In this paper, a data-driven method is proposed to analyze the internal aging mechanism and predict the degradation path of lithium-ion batteries. The OCV reconfiguration model is established to achieve a non-destructive quantitative study of the aging mechanism, and the MPA is developed for the identification of aging mechanism parameters. The multi-factor and multi-level orthogonal aging experiments of the batteries are carefully designed and performed to investigate the critical aging factors and dominant aging modes at different aging phases under different aging conditions. On this basis, the effects of different factors on battery aging are quantified using ANOR and ANOVA methods, and the dominant aging modes of capacity decay are determined using correlation analysis methods. In addition, a Transformer-based capacity decay and aging modes pathway prediction model is proposed, and a data enhancement technique based on a multiple regression integration method is designed to empower the Transformer model. The experimental results show that the proposed method can obtain excellent prediction accuracy under unknown aging conditions with R-squared values greater than 0.98.

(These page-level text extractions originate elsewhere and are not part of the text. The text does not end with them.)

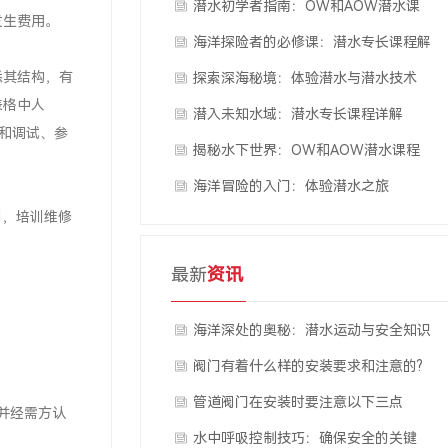
融合
潜水初学者指南：OW和AOW潜水课
发生费用。
程简介
海洋探险者的必修课：潜水专长课程解
悉其结构，有
读
探索深海秘境：体验潜水与潜水技术
表格中人
潜入未知水域：潜水专长课程详解
装和调试、参
揭秘水下世界：OW和AOW潜水课程
全解析
海洋冒险的入门：体验潜水之旅
训，培训维修
最新
资讯
海洋深处的奥秘：潜水运动与安全知识
阀门有着什么样的安装要求和注意的?
管道阀门在安装时要注意以下三点
并经需方认
水中呼吸控制技巧：确保安全的关键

We find that the influence degree of factors (temperature, charge cutoff voltage, charge current, discharge current, discharge cutoff voltage) on battery aging (Qloss, LAMp, LAMn, and LLI) varies in different aging phases. The best and worst combinations of different aging factor levels are analyzed, which guides how factors can be changed to extend battery life. The battery capacity decay is essentially determined by a combination of LAMp, LAMn, and LLI aging modes. However, the LLI is always the dominant aging mode throughout the whole life cycle, whether evaluated in terms of average or phase capacity decay. The LAMp is also dominant if average capacity decay is used as an evaluation metric. The Transformer model provides accurate predictions of battery capacity decay and aging modes under different factors, providing the basis for in-depth battery health management in the future.